Discovering the Whole: Multiple Paths to Systems Learning1

NACTA Journal, Jun 2005 by Schneider, Mindi, Colglazier, Ashley, Pollard, Caleb, Beutler, Rhoda, Francis, Charles

Abstract

In today's university learning environment information and study are divided into discrete packages by discipline, while the problems our graduates confront are multi-faceted and complex. Universities are sometimes accused of producing narrowly focused technicians who are not prepared to deal with uncertainty, context specificity, changing demands, and farming systems. We have come from different directions to study agriculture and food systems, and find that an appreciation of systems can be generated from foundations in philosophy, engineering, international studies, environmental studies, and agricultural education. Divergent paths have led us to the conclusion that dealing with tomorrow's problems will require close collaboration and highly interactive communication across a range of disciplines. We need to recognize where and how integration can take place in the university, and strive to make this happen in as many levels as possible. Several models of action education are described, as well as ways that multiple majors and minors and individualized programs can help students meet goals of breadth and integration. Six specific case studies are described, along with a model for future university organization. We conclude that there are multiple paths to discovering the whole and ways in which university students can achieve interdisciplinary learning.

Introduction

It was the best of teaching. It was perhaps the worst of learning. This paraphrase from Dickens' (1965) A Tale of Two Cities could describe our rush to specialization in agricultural university and college education. Instructors who are often researchers focus on evernarrowing fields, and as they extend the process to the classroom we find the same reductionism driving the teaching of components rather than systems. We fine-tune the packaging and transmission of factoids, yet it may be the worst of learning if the details and narrow processes become ends in themselves. If we lose sight of the whole, and how these components contribute to production and equity in the food system, we have forgotten John Dewey's (1963) insistence on contextual framework and experience as the basis for learning.

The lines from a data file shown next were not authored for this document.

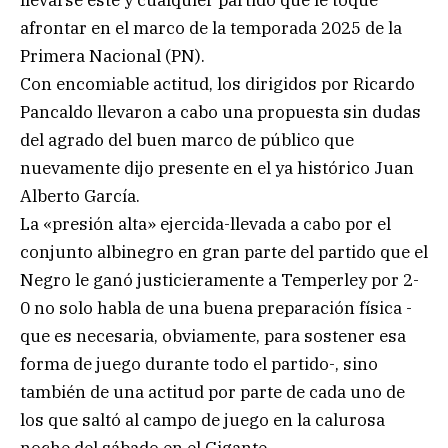
afrontar en el marco de la temporada 2025 de la
Primera Nacional (PN).
Con encomiable actitud, los dirigidos por Ricardo
Pancaldo llevaron a cabo una propuesta sin dudas
del agrado del buen marco de público que
nuevamente dijo presente en el ya histórico Juan
Alberto García.
La «presión alta» ejercida-llevada a cabo por el
conjunto albinegro en gran parte del partido que el
Negro le ganó justicieramente a Temperley por 2-
0 no solo habla de una buena preparación física -
que es necesaria, obviamente, para sostener esa
forma de juego durante todo el partido-, sino
también de una actitud por parte de cada uno de
los que saltó al campo de juego en la calurosa
noche del sábado en el Gigante.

The current university structure is shown as a diagram in Figure 1, where the specialized disciplines are represented by their isolated boxes on the university campus. The primarily one-way communication out from the university is parallel to the one-way communication from teacher to student within the university walls, as lectures continue to be the dominant teaching method in most undergraduate courses (from Lieblein et al., 2000). This traditional university structure has changed little over centuries, with theater-style seating in most classrooms that is focused on an authority figure in front. Conventional teaching and classical subject matter may be useful for basic understanding of principles, but is unlikely to prepare students to deal well with the speed and complexity of change in modern agriculture.

A major change in how we view both research and education, especially within agriculture, may begin with the new publication, Frontiers in Agricultural Research: Food, Health, Environment, and Communities from the National Research Council (NRC, 2003). The following excerpt makes clear the need for reconsideration of the current university structure: "Today, the increasing complexity of the issues and challenges facing our food and fiber system, the environment, and families and communities requires disciplinary, multidisciplinary, and systems-level approaches. The future success of the agriculture enterprise in solving complex applied problems will require collaborative and interactive participation across greater numbers of disciplines (p. 97)."

The current university structure, in both research and education, addresses and equips students almost solely with disciplinary perspectives and methods. For example, as we focus only on corn and soybean production practices, many would claim that we lose sight of commodity prices that sever the family from the farm, agricultural subsidies that result in surplus production and grain dumping on global markets, the long-term impact from loss of half of our topsoil in the U.S., and our increasing dependence on fossil fuels. When practiced without context, a discipline-oriented approach produces graduates who are narrowly focused technicians, unequipped for real-world problem solving and critical thinking (Orr, 1994). Alternatively, the inclusion of multidisciplinary and systems-level approaches to research and education better prepare students and researchers alike for solving increasingly complex challenges in the food system. We explore several successful alternatives.

Multiple Paths to Systems Learning

Each person involved in this project has taken a different path to arrive at a similar concern about the importance of system thinking in education. Mindi Schneider spent three years as a philosophy major before interest in environmental ethics and food systems led her to study horticulture and organic farming. Her M.S. thesis research focus was on the relationships among environmental land ethics, land use, and local food systems. Ashley Colglazier's initial major was chemical engineering, then she changed paths to biological systems engineering, and then graduated in agronomy. Rhoda Beutler was seeking a broad insight on world issues to prepare her to address complex global questions, and she decided on a dual degree in agronomy and international studies. Caleb Pollard began his college education as an environmental studies major with an emphasis in biology, then designed an Individualized Program of Study to integrate social, political, developmental, and environmental issues and complexities into a major he named, 'International Sustainable Development'. Charles Francis studied agronomy and crop breeding, then lived in several countries and worked with farmers with diverse cropping systems. Teaching agroecology as "the ecology of food systems" has further convinced him that the greatest gains in science will be made through study of complex systems with multidisciplinary teams.